Your answer should repeat every line of the records below in which the word "naar" appears.
━━ Dataset content
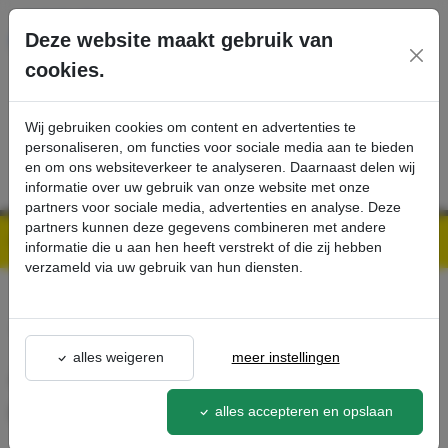
Ga direct naar de hoofdinhoud van deze pagina.
Deze website maakt gebruik van
cookies.
SERVICE
PRODUCTEN
CONTACT
Wij gebruiken cookies om content en advertenties te
personaliseren, om functies voor sociale media aan te bieden
en om ons websiteverkeer te analyseren. Daarnaast delen wij
informatie over uw gebruik van onze website met onze
partners voor sociale media, advertenties en analyse. Deze
partners kunnen deze gegevens combineren met andere
Kärcher Professional Webshop | Scherpe prijzen & Snel geleverd
Ons Assortiment
Achterwiel massief rubber, niet strepend - Kärcher Professional Webshop
informatie die u aan hen heeft verstrekt of die zij hebben
verzameld via uw gebruik van hun diensten.
terug naar lijst
alles weigeren
meer instellingen
Achterwiel massief rubber,
niet strepend
alles accepteren en opslaan
6.435-698.0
━━━━
Response to this task ::
Ga direct naar de hoofdinhoud van deze pagina.
terug naar lijst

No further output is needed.